A commonly used defence for the torts of trespass against the person is that of volenti non fit injuria, or consent. If a claimant participates in a sporting activity in which physical contact is ordinary conduct, such as rugby, they are considered to have consented. This is not the case if the physical contact went beyond what could be expected, as in R v Billinghurst, or where the injuries were suffered not from the claimant's participation in the sport but inadequate safety measures taken, as in Watson v British Boxing Board of Control. The same general rule applies to people who voluntarily take part in fights, although only if the injuries caused are proportionate, as in Lane v Holloway. If the claimant is informed by a doctor of the broad risks of a medical procedure, there will be no claim under trespass against the person for resulting harm caused; the claimant's agreement constitutes "real consent", as in Chatterton v Gerson. Consent for medical procedures is different in cases where the claimant does not have the mental capacity to consent. In F v West Berkshire Health Authority, it was held that in such situations the requirements are that there "must be a necessity to act when it is not practical to communicate with the assisted person ... [and] the action taken must be such as a reasonable person would in all the circumstances take, acting in the best interests of the assisted person".

Self-defence is also a valid defence to trespasses against the person, assuming that it constituted the use of "reasonable force which they honestly and reasonably believe is necessary to protect themselves or someone else, or property". The force used must be proportionate to the threat, as ruled in Cockroft v Smith. If the action is undertaken to prevent a crime, Section 3 of the Criminal Law Act 1967 permits it assuming that it is "reasonable under the circumstances".

==Trespass to goods==
Trespass to goods is defined as "wrongful physical interference with goods that are in the possession of another". It is covered not only by the common law, but also by the Torts (Interference with Goods) Act 1977, which was written to clear up the confusing rules on trespass to goods which had evolved over the centuries. It is similar to the tort of conversion, which covers the interference with goods in a way which is inconsistent with the rights of the owner. "Physical interference" is usually the taking or destroying of goods, but can be as minor as touching or moving them in the right circumstances. In Kirk v Gregory, the defendant moved jewellery from one room to another, where it was stolen. The deceased owner's executor successfully sued her for trespass to goods. Goods cover almost any physical object, including animals, as in Slater v Swann, but not organs, as in AB & Ors v Leeds Teaching Hospital NHS Trust. "Possession" has the standard legal meaning, referring to the claimant's right to use, control or deal with the item. This can include owners, but also bailees.

It is unknown what mental element is expected in cases of trespass to goods; while trespass to the person requires intent, the requirements for trespass to goods have never been tested in court. The common remedy is damages, which may be awarded regardless of if any actual harm is suffered; where there is damage, the defendant will only be liable if he could have reasonably foreseen it, as in Kuwait Airways Corporation v Iraqi Airways Co (No 5). Valid defences are those of statutory authority, consent, where it is necessary to interfere with the goods, or jus tertii.

==Trespass to land==

Trespass in English and Welsh law is mostly a civil tort rather than a criminal offence. The circumstances in which it is a criminal offence are usually trespass on educational premises, railway property, protected sites, etc. Trespass can be an element of a criminal offence when combined with criminal acts, most notably in the offence of burglary.

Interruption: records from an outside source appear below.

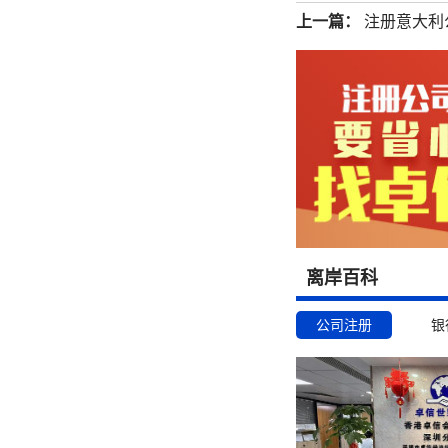
上一篇：
注册意大利
离岸百科
公司注册
银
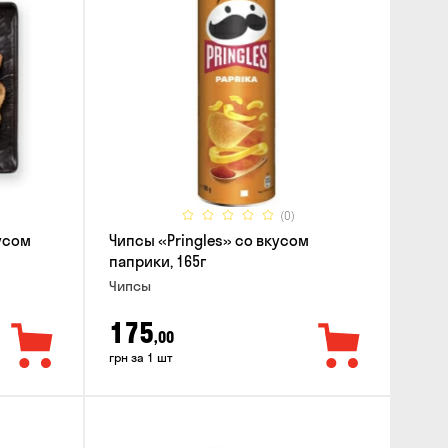
(0)
усом
Чипсы «Pringles» со вкусом
паприки, 165г
Чипсы
175
,00
грн за 1 шт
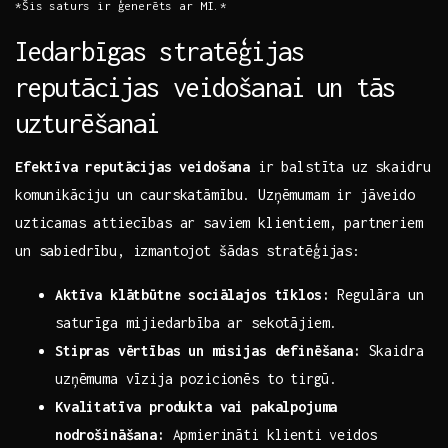
*Šis saturs ir ģenerēts ar MI.*
Iedarbīgas stratēģijas
reputācijas veidošanai ⁤un tās
uzturēšanai
Efektīva ⁤reputācijas‌ veidošana
ir balstīta uz skaidru
komunikāciju​ un caurskatāmību. Uzņēmumam ir jāveido​
uzticamas attiecības ar saviem klientiem, partneriem
un sabiedrību, izmantojot šādas stratēģijas:
Aktīva klātbūtne sociālajos tīklos:
Regulāra un
saturīga mijiedarbība ar sekotājiem.
Stipras vērtības un misijas definēšana:
Skaidra
uzņēmuma vīzija pozicionēs to⁣ tirgū.
Kvalitatīva produkta vai pakalpojuma
nodrošināšana:
Apmierināti klienti veidos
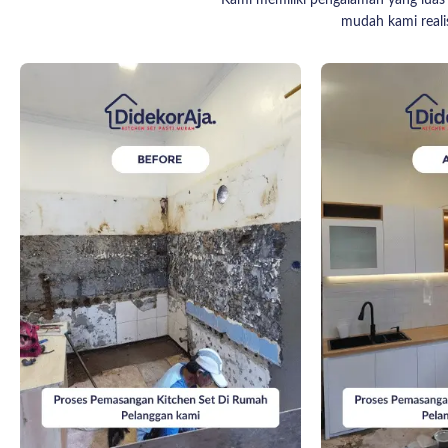
Kami memiliki pengalaman yang luas 
mudah kami realis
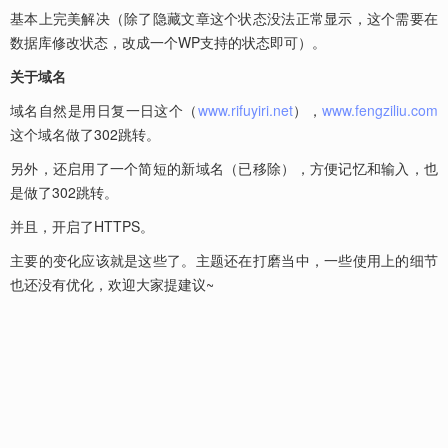
基本上完美解决（除了隐藏文章这个状态没法正常显示，这个需要在
数据库修改状态，改成一个WP支持的状态即可）。
关于域名
域名自然是用日复一日这个（
www.rifuyiri.net
），
www.fengziliu.com
这个域名做了302跳转。
另外，还启用了一个简短的新域名（已移除），方便记忆和输入，也
是做了302跳转。
并且，开启了HTTPS。
主要的变化应该就是这些了。主题还在打磨当中，一些使用上的细节
也还没有优化，欢迎大家提建议~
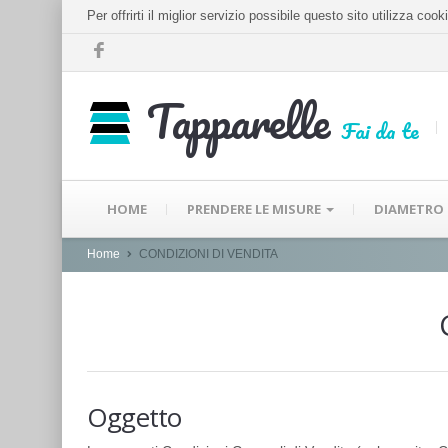
Per offrirti il miglior servizio possibile questo sito utilizza c
Tapparelle
Fai da te
HOME
PRENDERE LE MISURE
DIAMETRO
Home
CONDIZIONI DI VENDITA
Oggetto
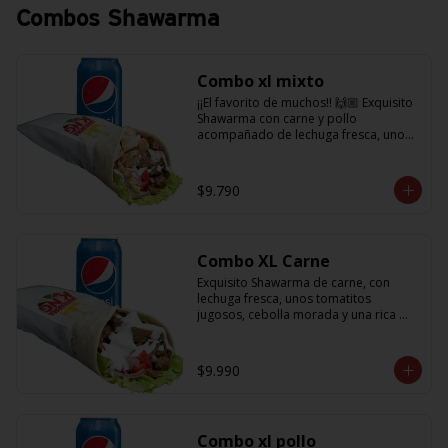
Combos Shawarma
Combo xl mixto
¡¡El favorito de muchos!! 🙌🏼 Exquisito 
Shawarma con carne y pollo 
acompañado de lechuga fresca, unos 
tomatitos jugosos, cebolla morada  y 
salsa en base a lactonesa  + 
refrescante bebida de 350 cc
$9.790
Combo XL Carne
Exquisito Shawarma de carne, con 
lechuga fresca, unos tomatitos 
jugosos, cebolla morada y una rica 
salsa en base a lactonesa  + 
refrescante bebida de 350 cc 🙌🏼
$9.990
Combo xl pollo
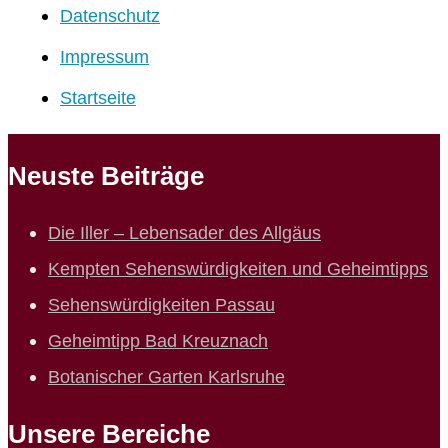
Datenschutz
Impressum
Startseite
Neuste Beiträge
Die Iller – Lebensader des Allgäus
Kempten Sehenswürdigkeiten und Geheimtipps
Sehenswürdigkeiten Passau
Geheimtipp Bad Kreuznach
Botanischer Garten Karlsruhe
Unsere Bereiche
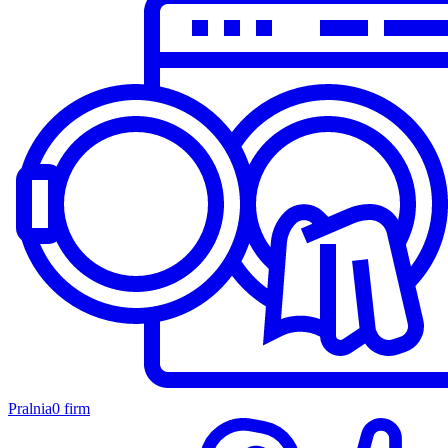
Pralnia
0 firm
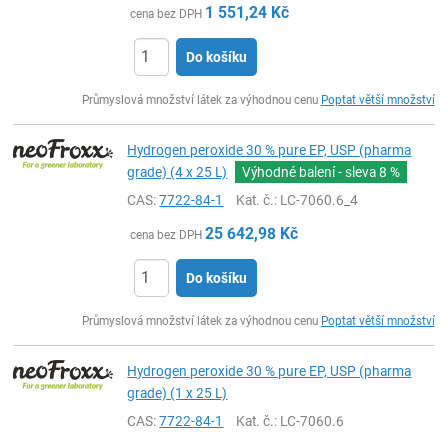
1 551,24
Kč
cena bez DPH
Do košíku
ks
Průmyslová množství látek za výhodnou cenu
Poptat větší množství
Hydrogen peroxide 30 % pure EP, USP (pharma
grade) (4 x 25 L)
Výhodné balení - sleva
8 %
CAS:
7722-84-1
Kat. č.
: LC-7060.6_4
25 642,98
Kč
cena bez DPH
Do košíku
ks
Průmyslová množství látek za výhodnou cenu
Poptat větší množství
Hydrogen peroxide 30 % pure EP, USP (pharma
grade) (1 x 25 L)
CAS:
7722-84-1
Kat. č.
: LC-7060.6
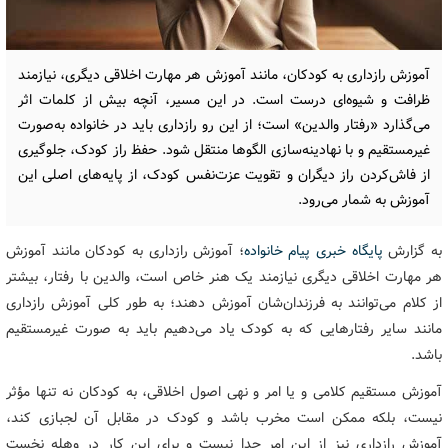
آموزش رازداری به کودکان، مانند آموزش هر مهارت اخلاقی دیگری، نیازمند
ظرافت و شیوه‌ای درست است. در این مسیر، آنچه بیش از کلمات اثر
می‌گذارد «رفتار والدین» است؛ از این رو رازداری باید در خانواده به‌صورت
غیرمستقیم و با نهادینه‌سازی الگوها منتقل شود. حفظ راز کودک، جلوگیری
از فاش‌کردن راز دیگران و تقویت عزت‌نفس کودک، از پایه‌های اصلی این
آموزش به شمار می‌رود.
به گزارش
پایگاه خبری پیام خانواده
؛ آموزش رازداری به کودکان مانند آموزش
هر مهارت اخلاقی دیگری نیازمند یک هنر خاص است، والدین با رفتار، بیشتر
از کلام می‌توانند به فرزندان‌شان آموزش دهند؛ به طور کلی آموزش رازداری
مانند سایر رفتارهایی که به کودک یاد می‌دهیم باید به صورت غیرمستقیم
باشد.
آموزش مستقیم کلامی و یا امر و نهی اصول اخلاقی، به کودکان نه تنها مؤثر
نیست، بلکه ممکن است مخرب باشد و کودک در مقابل آن لجبازی کند،
آموزش رازداری نیز از این امر جدا نیست و برای این کار در وهله نخست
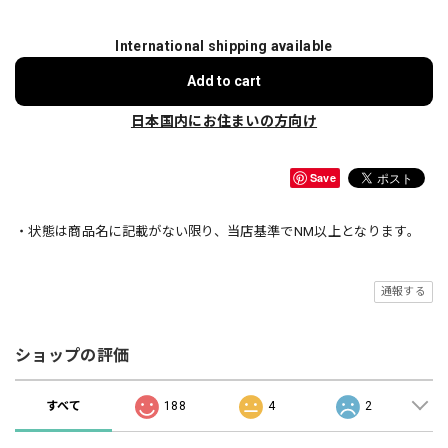
International shipping available
Add to cart
日本国内にお住まいの方向け
Save
・状態は商品名に記載がない限り、当店基準でNM以上となります。
通報する
ショップの評価
すべて
188
4
2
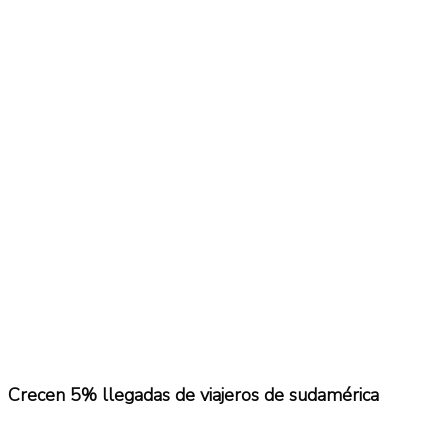
No Result
Normatividad
View All Result
Fuerza Aérea
No Result
View All Result
Crecen 5% llegadas de viajeros de sudamérica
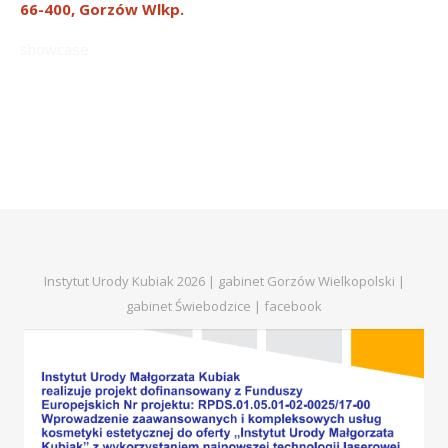
66-400, Gorzów Wlkp.
showcase
Instytut Urody Kubiak 2026 | gabinet Gorzów Wielkopolski |
gabinet Świebodzice |
facebook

In English law, trespass to land involves the "unjustifiable interference with land which is in the immediate and exclusive possession of another". It is not necessary to prove that harm was suffered to bring a claim, and is instead actionable per se. While most trespasses to land are intentional, in League Against Cruel Sports v Scott, the courts decided that it could also be committed negligently. Accidental trespass also incurs liability, with an exception for entering land adjoining a road unintentionally (such as in a car accident), as in River Wear Commissioners v Adamson. Although previously a pure tort, the Criminal Justice and Public Order Act 1994 created some circumstances in which trespass to land can also be a crime.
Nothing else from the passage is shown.